It was a busy week for executive committee members of ISPLA who walked the halls of Congress, promoted ISPLA-PAC activities, and joined other members who were attending the 28th Intellenet Annual Conference being held in Washington, DC.
ISPLA board member Jim Olsen, of Texas, Psarouthakis of Michigan, and ISPLA Director of Government Affairs, Hulme, of New York, attended the April 13, 2011 hearing on “The Role of Social Security Numbers in Identity Theft” held before the House Committee on Ways and Means Subcommittee on Social Security chaired by Rep. Sam Johnson [R-TX- 3]. Hulme had previously testified before this same subcommittee on SSN-use issues associated with ID Theft. Testifying witnesses appeared on behalf of the Office of Administration and the Inspector General of the Social Security Administration, and the Division of Privacy and Identity Protection of the Federal Trade Commission.
Chairman Johnson and Rep. Lloyd Doggett [D-TX-25] then introduced HR 1509, the “Medicare Identity Theft Prevention Act of 2011” to amend Title II of the Social Security Act to prohibit the inclusion of Social Security account numbers on Medicare cards. As we expected, this legislation does not affect our profession. However, should ensuing legislation in this subcommittee be directed towards any restrictions that might affect the use of credit headers, we were assured that ISPLA would be provided an opportunity to give input.
While “hitting Capitol Hill” we also met with staff of Senators John McCain [R-AZ] and John Kerry [D-MA] regarding their Kerry-McCain Bill S799, the “Commercial Privacy Bill of Rights Act of 2011.” This bill would apply to any firm that “collects, uses, transfers, or stores covered information concerning more than 5,000 individuals during any consecutive 12-month period.” Such information includes names or addresses or social security, credit card, or phone numbers or biometric data. The 44-page bill would require the notification of consumers in clear language whenever their data is being collected, and ensure that their information safe from hackers.

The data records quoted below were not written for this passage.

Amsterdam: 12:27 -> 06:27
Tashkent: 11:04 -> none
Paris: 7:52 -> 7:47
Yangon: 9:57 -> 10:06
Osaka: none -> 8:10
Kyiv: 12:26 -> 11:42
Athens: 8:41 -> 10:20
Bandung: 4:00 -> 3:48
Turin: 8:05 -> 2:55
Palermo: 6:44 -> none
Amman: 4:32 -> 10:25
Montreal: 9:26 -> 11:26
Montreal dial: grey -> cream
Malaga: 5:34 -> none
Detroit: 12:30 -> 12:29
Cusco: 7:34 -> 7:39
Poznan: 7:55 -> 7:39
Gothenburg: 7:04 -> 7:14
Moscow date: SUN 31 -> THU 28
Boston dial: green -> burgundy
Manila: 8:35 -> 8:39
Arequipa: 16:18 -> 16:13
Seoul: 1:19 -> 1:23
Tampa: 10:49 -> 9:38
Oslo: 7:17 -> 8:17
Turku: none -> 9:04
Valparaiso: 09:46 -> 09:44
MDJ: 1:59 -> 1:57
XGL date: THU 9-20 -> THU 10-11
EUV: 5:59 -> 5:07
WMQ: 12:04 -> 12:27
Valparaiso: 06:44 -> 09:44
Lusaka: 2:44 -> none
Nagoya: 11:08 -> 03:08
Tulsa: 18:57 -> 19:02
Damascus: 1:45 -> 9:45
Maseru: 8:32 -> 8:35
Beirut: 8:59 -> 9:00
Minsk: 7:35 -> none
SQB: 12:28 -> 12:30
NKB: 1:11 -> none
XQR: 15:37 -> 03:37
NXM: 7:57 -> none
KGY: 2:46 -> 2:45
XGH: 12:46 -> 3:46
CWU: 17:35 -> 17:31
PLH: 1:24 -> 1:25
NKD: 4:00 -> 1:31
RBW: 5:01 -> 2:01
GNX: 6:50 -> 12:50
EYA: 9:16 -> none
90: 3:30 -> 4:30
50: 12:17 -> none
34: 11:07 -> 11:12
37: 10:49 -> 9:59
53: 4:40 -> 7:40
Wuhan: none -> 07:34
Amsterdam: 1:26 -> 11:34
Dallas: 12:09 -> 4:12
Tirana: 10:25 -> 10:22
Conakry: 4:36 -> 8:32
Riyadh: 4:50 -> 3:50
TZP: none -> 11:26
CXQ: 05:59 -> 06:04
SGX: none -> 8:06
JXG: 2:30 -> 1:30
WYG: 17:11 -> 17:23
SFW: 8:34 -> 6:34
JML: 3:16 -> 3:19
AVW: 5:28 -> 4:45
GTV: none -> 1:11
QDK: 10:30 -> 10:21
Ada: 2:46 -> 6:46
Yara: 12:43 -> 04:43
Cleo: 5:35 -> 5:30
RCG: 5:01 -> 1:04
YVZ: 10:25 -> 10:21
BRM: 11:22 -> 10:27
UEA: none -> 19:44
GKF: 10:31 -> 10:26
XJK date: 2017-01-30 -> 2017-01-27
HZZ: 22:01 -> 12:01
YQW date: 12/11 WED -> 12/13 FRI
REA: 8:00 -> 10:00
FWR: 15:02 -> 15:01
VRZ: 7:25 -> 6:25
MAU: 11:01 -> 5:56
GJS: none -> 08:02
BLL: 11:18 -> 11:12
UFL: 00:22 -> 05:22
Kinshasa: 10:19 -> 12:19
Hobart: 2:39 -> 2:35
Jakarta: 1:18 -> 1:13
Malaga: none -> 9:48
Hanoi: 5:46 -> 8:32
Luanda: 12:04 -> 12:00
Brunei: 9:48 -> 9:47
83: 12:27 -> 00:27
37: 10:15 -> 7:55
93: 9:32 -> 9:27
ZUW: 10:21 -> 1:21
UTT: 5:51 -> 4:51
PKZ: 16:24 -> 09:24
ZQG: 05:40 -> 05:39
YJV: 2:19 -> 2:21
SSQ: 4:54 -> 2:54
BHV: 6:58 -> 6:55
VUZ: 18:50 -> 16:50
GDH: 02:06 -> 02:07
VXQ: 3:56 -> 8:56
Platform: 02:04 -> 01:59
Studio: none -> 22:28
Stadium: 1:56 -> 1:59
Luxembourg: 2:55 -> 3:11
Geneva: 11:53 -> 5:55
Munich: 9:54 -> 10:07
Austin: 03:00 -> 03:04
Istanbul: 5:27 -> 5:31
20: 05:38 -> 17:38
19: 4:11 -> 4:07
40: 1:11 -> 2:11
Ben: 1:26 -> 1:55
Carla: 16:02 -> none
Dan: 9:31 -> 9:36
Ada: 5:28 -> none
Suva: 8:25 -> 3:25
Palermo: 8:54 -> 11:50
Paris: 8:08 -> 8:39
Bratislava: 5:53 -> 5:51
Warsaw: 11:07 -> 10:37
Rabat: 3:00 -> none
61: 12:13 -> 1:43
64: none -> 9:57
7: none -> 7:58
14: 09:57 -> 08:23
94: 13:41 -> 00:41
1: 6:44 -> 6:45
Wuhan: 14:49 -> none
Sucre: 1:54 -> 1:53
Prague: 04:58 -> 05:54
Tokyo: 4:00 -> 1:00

Recently, millions of consumers were exposed to the risk of email swindles after a massive security breach by Epsilon, an online marketing firm that handles email marketing lists for hundreds of clients. Companies, including non-profits, that collect information about consumers over the Internet or otherwise, including search engines, telephone companies, and cable companies, will fall under the provisions of this proposed bill. The bill states “The ease of gathering and compiling personal information on the Internet and off, both overtly and surreptitiously, is becoming increasingly efficient and effortless.”
Should this bill be enacted, it would require companies to inform consumers the reason that data is being collected, with whom it will be shared, and how it will be safeguarded. The companies would also have to allow consumers to opt out of some data collection, and the consumers must agree, or opt in, to the collection of sensitive data such as medical conditions.
Rep. Cliff Stearns [R-FL-6] has also introduced legislation on the same topic, but not as a companion bill to the above.
ISPLA also met with staff of Representatives Hansen Clarke [D-MI-13] and Pete Sessions [R-TX-32]. They were each recipients of ISPLA-PAC donations in the 111th Congressional race this past fall. No other political action committee representing our profession made any donations during the 111th Congress according to FEC filings. ISPLA’s present proactive legislative agenda included meetings with representatives of the Federal Law Enforcement Officers Association and the Society of Former Special Agents of the Federal Bureau of Investigation regarding several matters of mutual concern.